Hoy celebramos la Fiesta del Bautismo del Señor, y el Evangelio nos presenta una escena asombrosa: es la primera vez que Jesús aparece en público después de su vida escondida en Nazaret; llega a la orilla del río Jordán para que Juan lo bautice (Mt 3,13-17). Era un rito con el que la gente se arrepentía y se comprometía a convertirse; un himno litúrgico dice que el pueblo iba a bautizarse “desnuda el alma y desnudos los pies”, es decir, con humildad y corazón transparente. Pero, viendo que Jesús se mezcla con los pecadores, uno se queda sorprendido y se pregunta: ¿por qué tomó esta decisión, Él, el Santo de Dios, el Hijo de Dios sin pecado? Encontramos la respuesta en las palabras que Jesús dirige a Juan: “Ahora déjame hacer esto, porque conviene que así cumplamos toda Justicia” (v. 15). Cumplir toda justicia: ¿Qué quiere decir?
Haciendo que Juan le bautice, Jesús nos desvela la justicia de Dios, que Él ha venido a traer al mundo. Muchas veces tenemos una idea limitada de la justicia, y pensamos que significa: el que se equivoca, paga, y así repara el mal que ha hecho. Pero la justicia de Dios, como enseña la Escritura, es mucho más grande: no tiene como fin la condena del culpable, sino su salvación y su regeneración, el hacerlo justo. Es una justicia que proviene del amor, de esas entrañas de compasión y misericordia que son el corazón mismo de Dios, Padre que se conmueve cuando estamos oprimidos por el mal y caemos bajo el peso de los pecados y de las fragilidades. Así, la justicia de Dios no busca distribuir penas y castigos sino, como afirma el apóstol Pablo, consiste en hacernos justos a nosotros, sus hijos (cfr. Rm 3,22-31), librándonos de las ataduras del mal, resanándonos, levantándonos. Y entonces comprendemos que, en la orilla del Jordán, Jesús nos revela el sentido de su misión: Él ha venido para llevar a cabo la justicia divina, que es salvar a los pecadores; ha venido para tomar sobre sus hombros el pecado del mundo y descender a las aguas del abismo, de la muerte, con el fin de recuperarnos e impedir que nos ahoguemos.

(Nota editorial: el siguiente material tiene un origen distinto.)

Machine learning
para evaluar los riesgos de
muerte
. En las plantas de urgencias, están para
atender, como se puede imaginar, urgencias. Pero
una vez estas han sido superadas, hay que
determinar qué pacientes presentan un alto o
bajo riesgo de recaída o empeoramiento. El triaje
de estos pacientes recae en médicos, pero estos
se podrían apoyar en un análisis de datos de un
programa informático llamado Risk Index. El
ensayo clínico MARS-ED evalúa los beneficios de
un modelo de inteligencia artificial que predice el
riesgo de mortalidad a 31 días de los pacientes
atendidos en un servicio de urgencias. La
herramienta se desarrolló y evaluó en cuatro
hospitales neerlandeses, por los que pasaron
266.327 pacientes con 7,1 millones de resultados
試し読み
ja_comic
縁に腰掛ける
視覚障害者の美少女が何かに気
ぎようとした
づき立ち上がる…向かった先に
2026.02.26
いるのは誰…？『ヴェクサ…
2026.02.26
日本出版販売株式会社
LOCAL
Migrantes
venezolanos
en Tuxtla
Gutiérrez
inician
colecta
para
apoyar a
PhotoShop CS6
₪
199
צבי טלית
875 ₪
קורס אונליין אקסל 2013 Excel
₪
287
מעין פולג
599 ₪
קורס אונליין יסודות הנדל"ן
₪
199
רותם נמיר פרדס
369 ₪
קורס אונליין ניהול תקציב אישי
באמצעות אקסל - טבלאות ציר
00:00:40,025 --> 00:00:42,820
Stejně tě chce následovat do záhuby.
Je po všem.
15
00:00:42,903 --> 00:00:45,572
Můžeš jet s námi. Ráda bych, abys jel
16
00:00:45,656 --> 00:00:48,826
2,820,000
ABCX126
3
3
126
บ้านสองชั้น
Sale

Él nos muestra que la verdadera justicia de Dios es la misericordia que salva, el amor que comparte nuestra condición humana, que se hace cercano, solidario con nuestro dolor, entrando en nuestras oscuridades para restablecer la luz.
Benedicto XVI afirmó que “Dios ha querido salvarnos yendo él mismo hasta el fondo del abismo de la muerte, con el fin de que todo hombre, incluso el que ha caído tan bajo que ya no ve el cielo, pueda encontrar la mano de Dios a la cual asirse a fin de subir desde las tinieblas y volver a ver la luz para la que ha sido creado” (Homilía, 13 de enero de 2008).
Hermanos y hermanas, también nosotros, discípulos de Jesús, estamos llamados a ejercitar de este modo la justicia en las relaciones con los demás, en la Iglesia, en la sociedad: no con la dureza de quien juzga y condena dividiendo las personas en buenas y malas, sino con la misericordia de quien acoge compartiendo las heridas y las fragilidades de las hermanas y de los hermanos para levantarlos. Quisiera decirlo así: no dividiendo, sino compartiendo. No dividir, sino compartir. Hagamos como Jesús: compartamos, llevemos los pesos los unos de los otros, mirémonos con compasión, ayudémonos mutuamente. Preguntémonos: ¿yo soy una persona que divide o que comparte? Y ahora recemos a la Virgen, que dio a la luz a Jesús sumergiéndolo en nuestra fragilidad para que recuperásemos la vida.